Un tempo, prima delle elezioni, si discuteva di sviluppo, di innovazione, del futuro delle nuove generazioni. Di un mondo migliore. Piano, piano. Elezione dopo elezione. Scavando sempre più verso il basso, siamo arrivati in fondo. Senza accorgerci. Gli anni sono passati e l’Italia non c’è più. I dibattiti politici si sono trasformati nell’analisi delle disgrazie nazionali. Ricordano i discorsi dei vecchi che, per prima cosa, ti chiedono se sai chi è morto il giorno prima ( loro lo sanno…) o se conosci la malattia della signora della casa di fronte ( loro lo sanno…). Non è un Paese per giovani.
I partiti si confrontano sulla bancarotta dell’Alitalia, sul fallimento di Malpensa, sulla catastrofe dei rifiuti tossici in Campania, sul crollo del turismo, sulle mozzarelle di bufala radioattive, sull’imigrazione senza controllo, sullo sfascio della giustizia, sul debito pubblico, sulla mafia. Questo ricorderemo della campagna elettorale 2008. Le nuove parole d’ordine, le malattie del Paese che vorrebbero curare i nostri dipendenti. Loro che sono i virus, i responsabili. Senza pudore. Meglio un morto in casa che un Veltrusconi all’uscio.
Nel racconto “I sette piani”, Dino Buzzati descrive la parabola di un uomo ricoverato per una banale malattia al settimo piano di una clinica. Ogni volta che si aggrava scende di un livello, senza poter risalire. Fino al primo piano dove peggiora e muore. Noi siamo già in cantina.

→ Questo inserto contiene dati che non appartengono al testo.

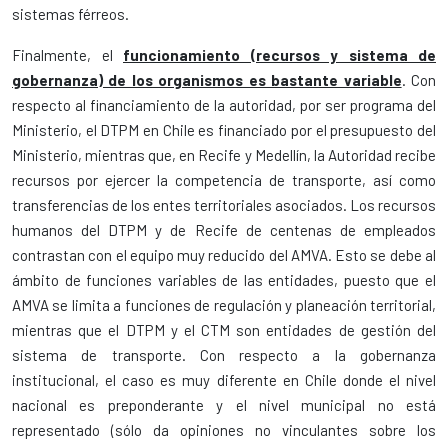
sistemas férreos.
Finalmente, el
funcionamiento (recursos y sistema de
gobernanza) de los organismos es bastante variable
. Con
respecto al financiamiento de la autoridad, por ser programa del
Ministerio, el DTPM en Chile es financiado por el presupuesto del
Ministerio, mientras que, en Recife y Medellín, la Autoridad recibe
recursos por ejercer la competencia de transporte, así como
transferencias de los entes territoriales asociados. Los recursos
humanos del DTPM y de Recife de centenas de empleados
contrastan con el equipo muy reducido del AMVA. Esto se debe al
ámbito de funciones variables de las entidades, puesto que el
AMVA se limita a funciones de regulación y planeación territorial,
mientras que el DTPM y el CTM son entidades de gestión del
sistema de transporte. Con respecto a la gobernanza
institucional, el caso es muy diferente en Chile donde el nivel
nacional es preponderante y el nivel municipal no está
representado (sólo da opiniones no vinculantes sobre los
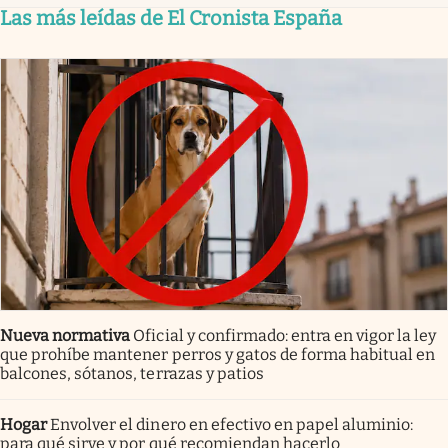
Las más leídas de El Cronista España
Nueva normativa
Oficial y confirmado: entra en vigor la ley
que prohíbe mantener perros y gatos de forma habitual en
balcones, sótanos, terrazas y patios
Hogar
Envolver el dinero en efectivo en papel aluminio:
para qué sirve y por qué recomiendan hacerlo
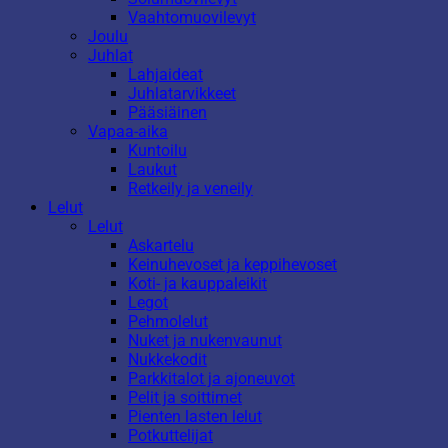
Vaahtomuovilevyt
Joulu
Juhlat
Lahjaideat
Juhlatarvikkeet
Pääsiäinen
Vapaa-aika
Kuntoilu
Laukut
Retkeily ja veneily
Lelut
Lelut
Askartelu
Keinuhevoset ja keppihevoset
Koti- ja kauppaleikit
Legot
Pehmolelut
Nuket ja nukenvaunut
Nukkekodit
Parkkitalot ja ajoneuvot
Pelit ja soittimet
Pienten lasten lelut
Potkuttelijat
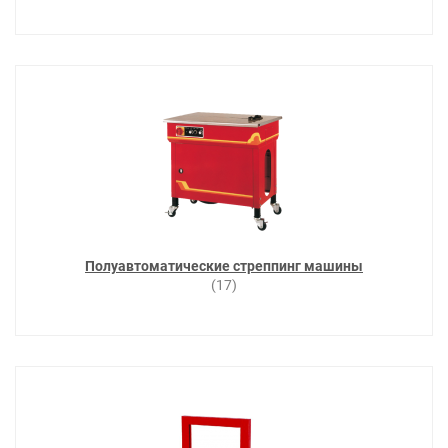
Полуавтоматические стреппинг машины
(17)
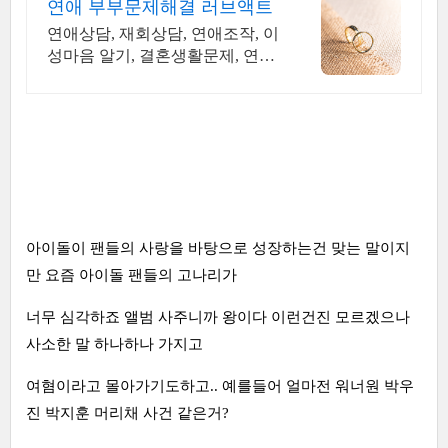
연애 부부문제해결 러브액트
연애상담, 재회상담, 연애조작, 이
성마음 알기, 결혼생활문제, 연애
잘하는법
아이돌이 팬들의 사랑을 바탕으로 성장하는건 맞는 말이지
만 요즘 아이돌 팬들의 고나리가
너무 심각하죠 앨범 사주니까 왕이다 이런건진 모르겠으나
사소한 말 하나하나 가지고
여혐이라고 몰아가기도하고.. 예를들어 얼마전 워너원 박우
진 박지훈 머리채 사건 같은거?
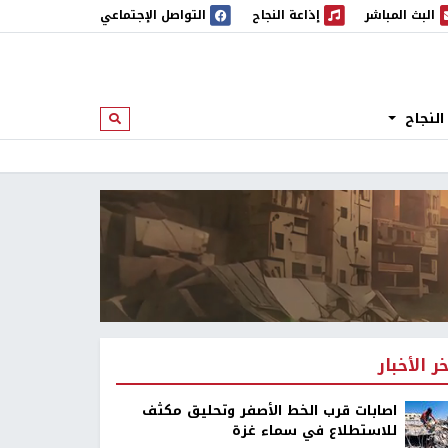
البث المباشر
إذاعة النجاح
التواصل الإجتماعي
 المباشر
إذاعة النجاح
النجاح
ابحث
خر الأخبار
اصابات قرب الخط الأصفر وتحليق مكثف
للاستطلاع في سماء غزة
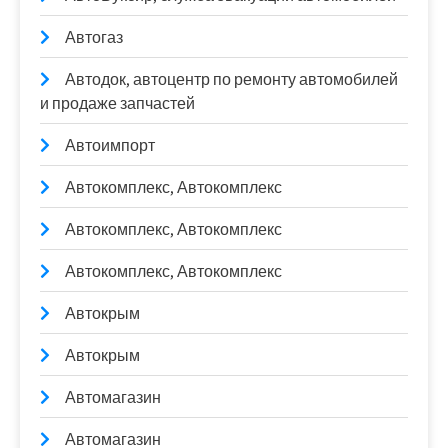
Автогаз
Автодок, автоцентр по ремонту автомобилей
и продаже запчастей
Автоимпорт
Автокомплекс, Автокомплекс
Автокомплекс, Автокомплекс
Автокомплекс, Автокомплекс
Автокрым
Автокрым
Автомагазин
Автомагазин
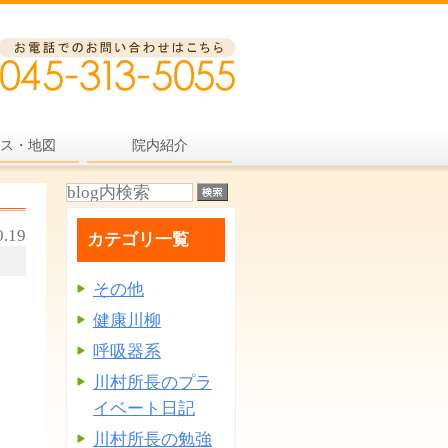
ス・地図
院内紹介
0.19
カテゴリ一覧
その他
健康川柳
呼吸器系
川村所長のプラ
イベート日記
川村所長の勉強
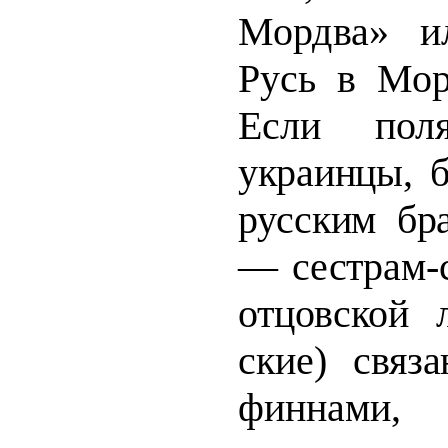
Мордва»
и
Русь в Мор
Если поля
украинцы, 
русским бра
— сестрам-с
отцовской 
ские) связ
финнами,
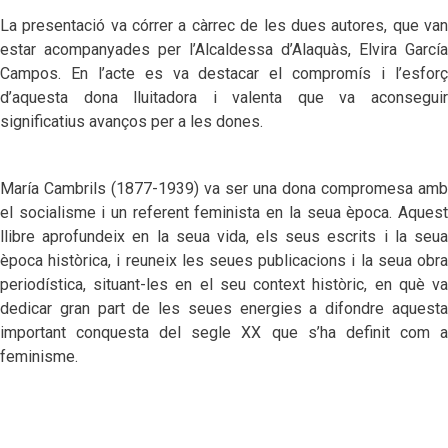
La presentació va córrer a càrrec de les dues autores, que van
estar acompanyades per l’Alcaldessa d’Alaquàs, Elvira García
Campos. En l’acte es va destacar el compromís i l’esforç
d’aquesta dona lluitadora i valenta que va aconseguir
significatius avanços per a les dones.
María Cambrils (1877-1939) va ser una dona compromesa amb
el socialisme i un referent feminista en la seua època. Aquest
llibre aprofundeix en la seua vida, els seus escrits i la seua
època històrica, i reuneix les seues publicacions i la seua obra
periodística, situant-les en el seu context històric, en què va
dedicar gran part de les seues energies a difondre aquesta
important conquesta del segle XX que s’ha definit com a
feminisme.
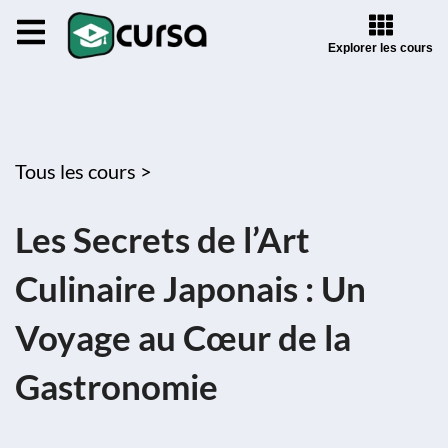
Explorer les cours
Tous les cours >
Les Secrets de l’Art
Culinaire Japonais : Un
Voyage au Cœur de la
Gastronomie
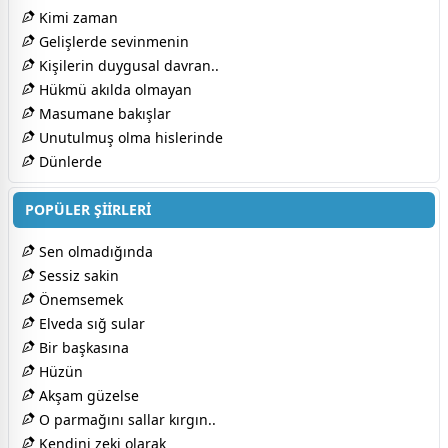
Kimi zaman
Gelişlerde sevinmenin
Kişilerin duygusal davran..
Hükmü akılda olmayan
Masumane bakışlar
Unutulmuş olma hislerinde
Dünlerde
POPÜLER ŞİİRLERİ
Sen olmadığında
Sessiz sakin
Önemsemek
Elveda sığ sular
Bir başkasına
Hüzün
Akşam güzelse
O parmağını sallar kırgın..
Kendini zeki olarak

Hanno creato i problemi della sicurezza, dello stipendio, della casa, della criminalità organizzata e ci offrono le soluzioni. La classe politica che ha fallito si propone di intervenire per il bene del Paese con “misure necessarie”. E’ come se in sala operatoria ci fosse Jack lo squartatore.
L’Alitalia è fallita definitivamente durante il quinquennio della coppia Testa d’Asfalto – Emmenthal Lunardi (presidente del Consiglio – ministro dei Trasporti). La Campania è diventata la spazzatura del mondo grazie a Bassolino e al suo protettore D’Alema. Il debito pubblico è finito sulla luna durante la gestione Tremonti. Per ogni sfascio il nome c’è. Per fortuna che il nome c’è. Fate abbassare la voce a questa gente durante i loro comizi. Fateli scendere dal predellino. Fateli ritornare sul pullman con i loro servi dell’informazione.
V-day 25 aprile. Libera informazione in libero Stato.
fonte il grande beppe...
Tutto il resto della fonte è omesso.